First of all–please know that there is no reason to downplay the seriousness of this outbreak. The World Health Organization does not use the term “pandemic” lightly. Already, as I write this, there are 155,423 cases world wide, and 5,802 people have died–including, to bring this closer to home, 37 in the US. By the time you read this, those numbers will only have climbed. The decision of my school, Pittsburgh Theological Seminary, to cancel events at least through May and in-person classes for the remainder of the term, was a measured and responsible decision. However, there is no need for panic or despair. We need to keep praying, to keep trusting in the Lord, and to keep on ministering to one another–particularly to those most threatened.
One of my students asked that I consider a question in this blog:
Specifically, is this the end of days? I have heard a number of students joke and comment about this, and I think the jokes and comments about the apocalypse do indicate a small underlying fear. Between the wildfires in Australia, the tornados in the south, the locusts in Eastern Africa currently, and now this virus … I can definitely see where they are coming from!

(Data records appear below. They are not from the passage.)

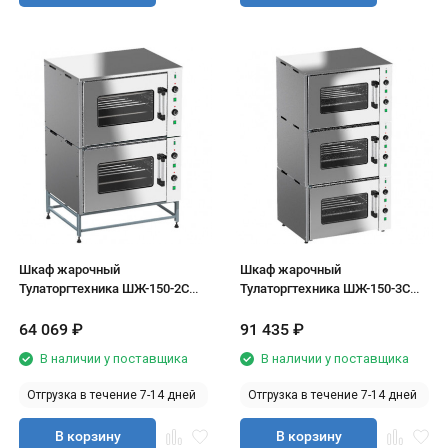
Шкаф жарочный
Шкаф жарочный
Тулаторгтехника ШЖ-150-2С
Тулаторгтехника ШЖ-150-3С
(двухсекционный)
(трехсекционный)
64 069
₽
91 435
₽
В наличии у поставщика
В наличии у поставщика
Отгрузка в течение 7-14 дней
Отгрузка в течение 7-14 дней
В корзину
В корзину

After I received that email, I saw that this question was being considered by many on line. Some sources reply to this question cautiously. Dr. Michael Brown, with the Evangelical Christian Post, writes:
My own understanding is that there will be massive upheaval before the end of the world, in the midst of which there will also be a mighty spiritual outpouring. But either way, what is clear to me is that we should not view the coronavirus as a prophesied, end-time plague.
But others are less cautious. In The Trumpet, Gerald Flurry writes:
Where is this leading? We are already experiencing the preliminary stages of what the Bible terms “great tribulation,” in which one third of the populations in America and other Israelitish nations will die—before being directly attacked by foreign enemies!

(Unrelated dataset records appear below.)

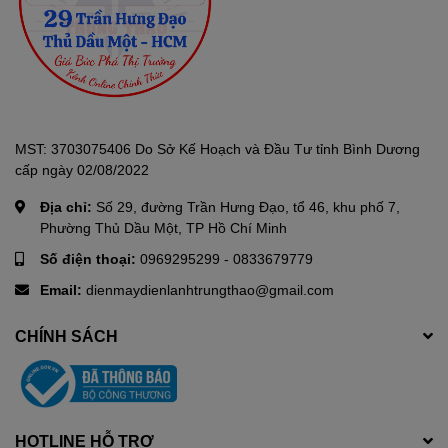
MST: 3703075406 Do Sở Kế Hoạch và Đầu Tư tỉnh Bình Dương
cấp ngày 02/08/2022
Địa chỉ:
Số 29, đường Trần Hưng Đạo, tổ 46, khu phố 7,
Phường Thủ Dầu Một, TP Hồ Chí Minh
Số điện thoại:
0969295299
-
0833679779
Email:
dienmaydienlanhtrungthao@gmail.com
CHÍNH SÁCH
HOTLINE HỖ TRỢ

These horsemen of Revelation and the horses of Zechariah 6 are going to stampede over the Earth! God is already beginning to send a number of globe-rattling events our way! The Wuhan coronavirus and the other diseases breaking out today are only the beginning. He is going to let the world see where its evil ways are leading.
There is nothing new about this. When I was a young Christian in my teens, I never expected that I would ever grow up and marry, that I would ever have children, or a career. I knew–I knew–that the world was going to end very soon. I pored over the books of Revelation and Daniel, guided by M. R. deHaan and Hal Lindsey. However, it was Lindsey’s 1970 book The Late Great Planet Earth that most captured my young imagination.

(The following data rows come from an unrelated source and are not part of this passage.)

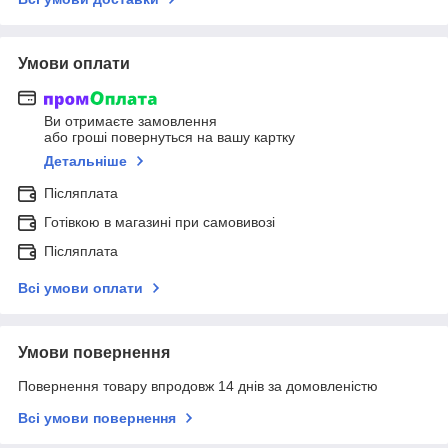
Умови оплати
Ви отримаєте замовлення
або гроші повернуться на вашу картку
Детальніше
Післяплата
Готівкою в магазині при самовивозі
Післяплата
Всі умови оплати
Умови повернення
Повернення товару впродовж 14 днів за домовленістю
Всі умови повернення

Mr. Lindsey’s end-time vision was a twentieth century American application of premillennial Darbyite Dispensationalism–which is a mouthful! To unpack that phrase step by step: “premillenial” refers to a particular interpretation of Revelation 20:1-15, which speaks of a thousand-year reign of Christ on the earth. From early on, Christians read this in different ways. Some, such as Tertullian, insisted that John referred to a literal future thousand-year reign of Jesus following his return to earth–hence, premillennial (Against Marcion, 3:25). Others, such as Origen, considered John’s visions a metaphor for Christ’s spiritual reign rather than a literal description of future history–hence, amillennial (De Principiis 2.11.2-7). Augustine advocated a mediating position that for generations dominated Christian interpretation: he read the thousand years as depicting of the age of the church, after which God’s kingdom would be ushered in: that is, postmillenial (City of God 20.7).
In contemporary American Christianity, the literalism of Tertullian’s premillennial reading dominates. According to a 2010 study by the Pew Research Center, 41% of Americans surveyed expect Christ to return before 2050; among white Evangelicals, this number rises to 58%.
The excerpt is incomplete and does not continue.